Propensity Weights (Propensity Score Adjustment) – The Data Story Guide

It is possible to use statistical and machine learning techniques to create weights and/or composite categorical adjustment variables.

This approach is useful in situations where there are many potential adjustment variables (which is rarely the case in practice). The basic process is:

Obtain or create a data file that contains all the categorical adjustment variables and where the data is considered to be representative of the population of interest (e.g., the proportion of 18 to 24-year-old men living in Hawaii in this data set should match the proportion in the population). This is called the reference data set.
Merge the reference data set with the survey data set so that they are stacked on top of each other, with each of the adjustment variables merged together and a single extra variable denoting whether the observation in the combined data set is from the survey data set or the reference data set.
Estimate a model using the merged data set, predicting which observations are in the survey data set using the adjustment variables as predictors. Propensity weights can then be computed in a number of ways, including:
- As the inverse of the predicted probability of an observation being in the survey data set.
- Computing Cell weights, where the categorical adjustment variable is created be either:
  - Grouping respondents according to quintiles of their predicted values in the data set of interest (i.e., the 20% of respondents with the highest predicted probability, next 20%, etc.). Logistic regression and random forest can be used for such a model.
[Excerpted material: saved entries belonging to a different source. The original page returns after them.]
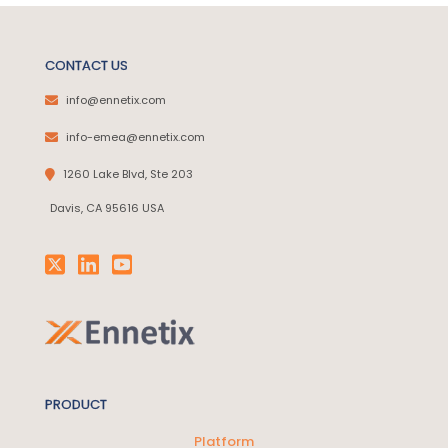
CONTACT US
info@ennetix.com
info-emea@ennetix.com
1260 Lake Blvd, Ste 203
Davis, CA 95616 USA
PRODUCT
Platform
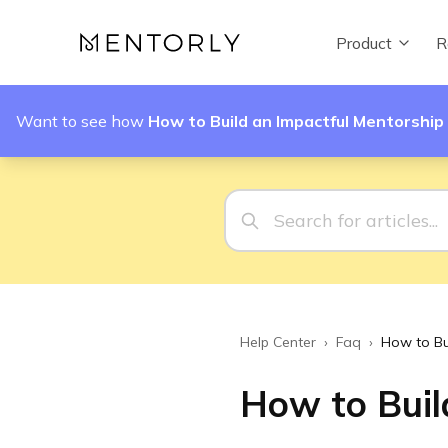
Product
R
Want to see how
How to Build an Impactful Mentorshi
Help Center
›
Faq
›
How to Bu
How to Buil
A particular benefit of this approach is that statistical tests can be used to work out which variables to include and to test for interactions.
  - Using the nodes created by tree-based methods, such as CART and CHAID.

There are further variants of this approach. For more information, please see these sources and the references within:

Sunghee Lee and Richard Valliant (2009), Estimation for Volunteer Panel Web Surveys Using Propensity Score Adjustment and Calibration Adjustment, Sociological Methods, 37(3), 319-343.
The Pew Research Center (2018), For Weighting Online Opt-In Samples, What Matters Most?